Postoperative complications can result from the underlying pathophysiology, surgical intervention, or residual defects, leading to adverse effects such as right ventricular dysfunction, tricuspid valve regurgitation, supraventricular arrhythmias, interatrial and interventricular septal dysfunction, and, less commonly, pulmonary hypertension. Despite these potential complications, most treated patients reach adulthood, with a 20-year survival rate nearing 90%. The primary cause of death is sudden cardiac death, followed by anatomical right ventricular dysfunction.

Significant concerns exist regarding the ability of the anatomical right ventricle to sustain systemic circulation in patients with TGA who have undergone the Mustard procedure. In this intraatrial procedure, the anatomical right ventricle becomes the systemic ventricle, responsible for pumping blood into the main artery and managing pressures 3 to 4 times higher than those in the pulmonary circuit, leading to a considerable pressure load. Over time, the anatomical right ventricle often struggles to maintain systemic circulation, leading to a gradual decline in the clinical condition of patients following Mustard repair.[44] These late complications are associated with poor outcomes, emphasizing the importance of timely intervention.

Additionally, conduction and electrical stimulation disorders are common complications in adults who have undergone intraatrial surgery for d-TGA. These issues may arise from congenital anomalies of the sinus node and conductive fibers, damage to these structures during surgery, or injury to the coronary arteries supplying these areas. Over time, the inevitable degeneration of tissues also contributes to these complications. Notably, only 40% to 50% of patients who underwent the Senning procedure maintain sinus rhythm after 20 years of follow-up.[45]

In ccTGA, the improved long-term survival associated with anatomic repair must be carefully weighed against the short-term safety of a physiological repair strategy, which focuses solely on correcting associated abnormalities.[46] However, surgical mortality in the physiological repair population is not insignificant. For instance, a series from the Mayo Clinic reported a 3% surgical mortality rate for operations performed after 1986, with an overall mortality rate of 16%. Similarly, a Dutch series by Bogers et al documented a 6.7% mortality rate.[47][48] An alternative approach for managing cc-TGA is staged single-ventricle palliation with Fontan completion. While short-term outcomes regarding survival and symptoms are comparable, the long-term complications are significant, with many patients experiencing serious morbidities.[49]

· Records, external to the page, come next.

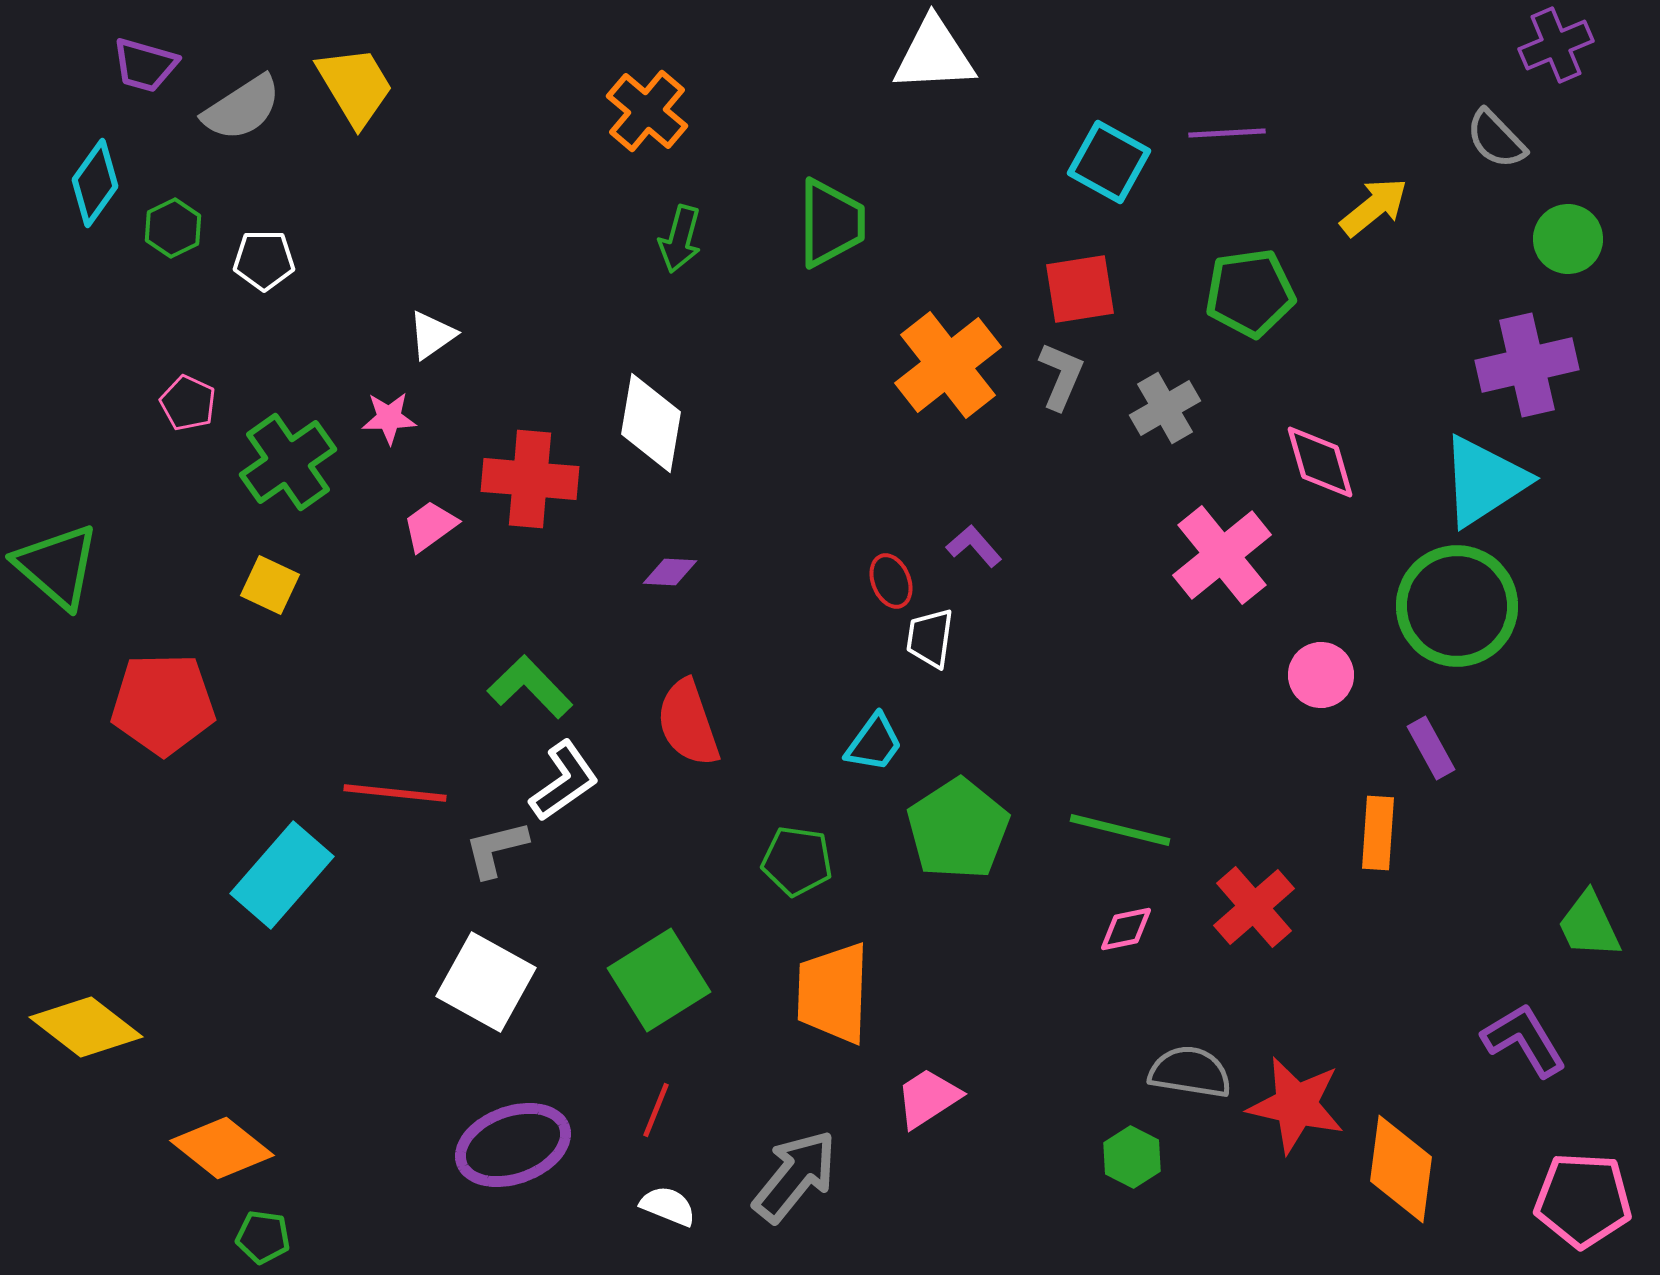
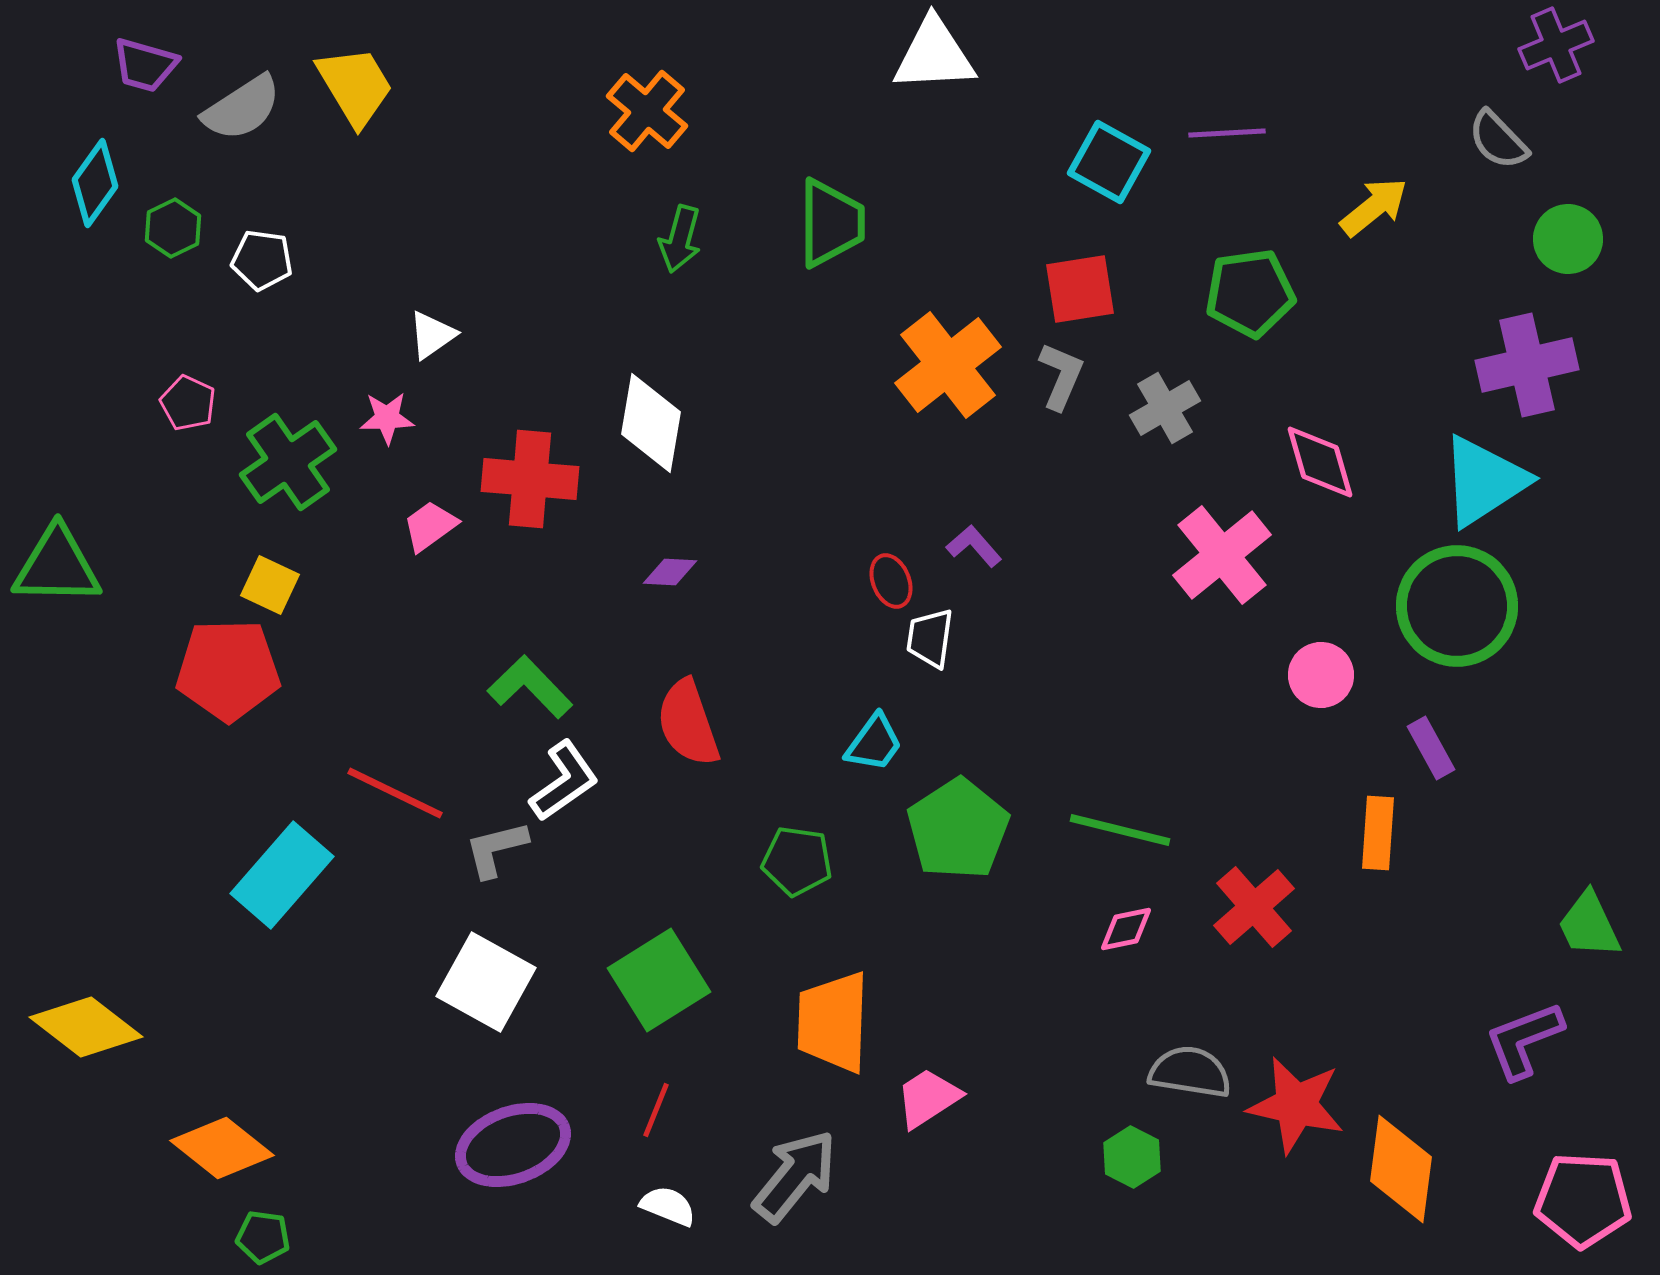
gray semicircle at (1496, 139): moved 2 px right, 1 px down
white pentagon at (264, 260): moved 2 px left; rotated 8 degrees clockwise
pink star at (389, 418): moved 2 px left
green triangle at (57, 566): rotated 40 degrees counterclockwise
red pentagon at (163, 704): moved 65 px right, 34 px up
red line at (395, 793): rotated 20 degrees clockwise
orange trapezoid at (833, 993): moved 29 px down
purple L-shape at (1524, 1040): rotated 80 degrees counterclockwise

Reinterventions after anatomic correction for cc-TGA are common.[50] In particular, conduit replacements are especially frequent in the atrial switch-Rastelli cohort, with most patients likely requiring at least one exchange to a larger conduit suitable for transcatheter replacement. After the initial reoperation, procedures such as multiple transcatheter replacements are often performed, reducing the need for further surgeries. Complications related to baffles, such as residual leaks or stenosis, are well-documented after Mustard or Senning operations and are a common reason for reoperations following anatomic repair for ccTGA. However, in the current era, most baffle-related issues can be effectively managed with transcatheter techniques, minimizing the need for additional surgeries. Residual LVOTO is also a known complication following both types of anatomic repair.[51]

Complications

Untreated TGA can result in CHF, life-threatening arrhythmias, and death. Complications that may arise from corrective procedures for TGA include:

• Arrhythmias [52]
• Obstruction or leakage of the baffle (following a Rastelli procedure) 
• Pulmonary artery stenosis 
• Coronary artery stenosis
• Aortic root dilation 
• Aortic regurgitation [53]

Timely intervention and regular follow-up care can help minimize complications and improve outcomes for patients with TGA.